FDA says it will speed up rare disease treatment approvals - Spectrum News
The FDA has announced a new "plausible mechanism framework" to expedite the approval process for treatments of rare diseases, focusing on therapies targeting genetic, molecular, or cellular abnormalities. This approach aims to reduce the need for extensive clinical trials, which are often impractical for rare conditions, and allows for approval based on individual patient experiences. The policy shift is intended to accelerate access to personalized treatments while maintaining safety through long-term monitoring.
WASHINGTON — The U.S. Food and Drug Administration announced a new strategy on Monday to speed up treatments for rare diseases. Called the plausible mechanism framework, the draft FDA guidelines establish a new approval process for individualized therapies for rare disorders.
“This framework aligns regulations with biology for ultra-rare conditions,” Health and Human Services Secretary Robert F. Kennedy Jr. said at an event where he was joined by FDA Commissioner Dr. Marty Makary and the parents of children with rare diseases. “Randomized control trials are mostly just not feasible.”
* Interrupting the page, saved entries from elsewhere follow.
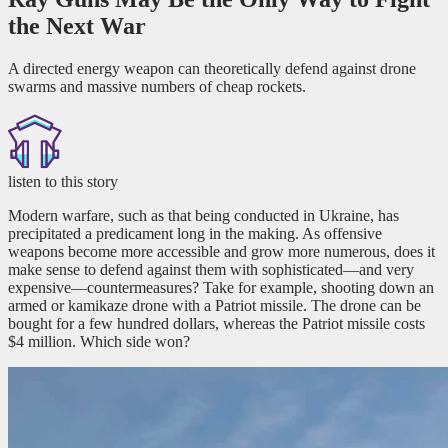
the Next War
A directed energy weapon can theoretically defend against drone
swarms and massive numbers of cheap rockets.
listen to this story
Modern warfare, such as that being conducted in Ukraine, has
precipitated a predicament long in the making. As offensive
weapons become more accessible and grow more numerous, does it
make sense to defend against them with sophisticated—and very
expensive—countermeasures? Take for example, shooting down an
armed or kamikaze drone with a Patriot missile. The drone can be
bought for a few hundred dollars, whereas the Patriot missile costs
$4 million. Which side won?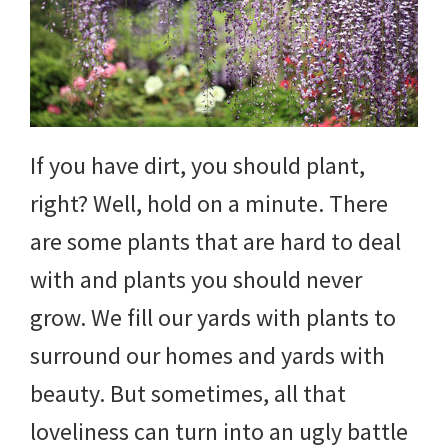
DIY
yard
projects,
gardening
If you have dirt, you should plant,
tips,
right? Well, hold on a minute. There
techniques
are some plants that are hard to deal
and
with and plants you should never
outdoor
grow. We fill our yards with plants to
tutorials.
surround our homes and yards with
beauty. But sometimes, all that
loveliness can turn into an ugly battle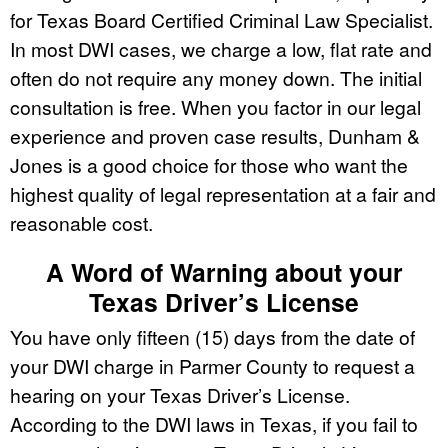
for Texas Board Certified Criminal Law Specialist.
In most DWI cases, we charge a low, flat rate and
often do not require any money down. The initial
consultation is free. When you factor in our legal
experience and proven case results, Dunham &
Jones is a good choice for those who want the
highest quality of legal representation at a fair and
reasonable cost.
A Word of Warning about your
Texas Driver’s License
You have only fifteen (15) days from the date of
your DWI charge in Parmer County to request a
hearing on your Texas Driver’s License.
According to the DWI laws in Texas, if you fail to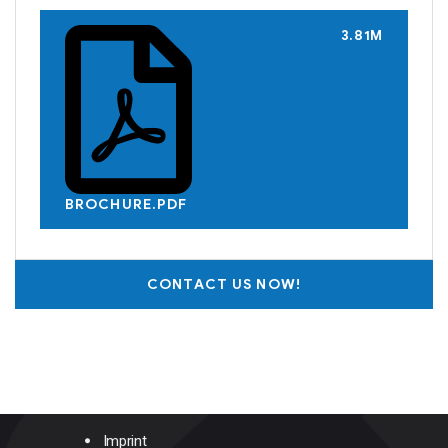
3.81M
BROCHURE.PDF
CONTACT US NOW!
Imprint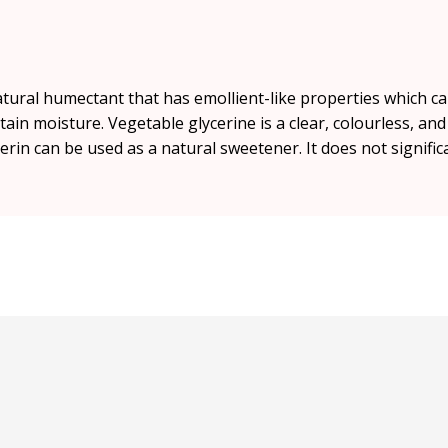
atural humectant that has emollient-like properties which c
etain moisture. Vegetable glycerine is a clear, colourless, an
cerin can be used as a natural sweetener. It does not signific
In the United States, there are over 10,000 rare diseases that affect more than 30 million Americans, according to the National Organization for Rare Disorders, which maintains a database of conditions. Caused by environmental factors, genetics or metabolic issues, they are frequently life threatening, progressive or chronic, according to Rare Diseases International.
Because randomized controlled trials typically take years, cost millions of dollars and involve large numbers of patients, and because rare disorders can affect only a small handful of people, treatments for rare conditions can take years to approve if they’re approved at all, HHS officials said.
“For decades, families heard the same thing: There are not enough patients. The approval will take too long. You just have to wait for the science to catch up with your child,” Kennedy said. “That ends today.”
The new approval guidelines for rare disease treatments is the latest FDA effort during President Donald Trump's second term to accelerate timelines and reduce regulatory oversight for medications — moves that have drawn praise but also raised concerns about safety standards.
A handful of medical groups did not respond to Spectrum News' requests for comment on the new framework.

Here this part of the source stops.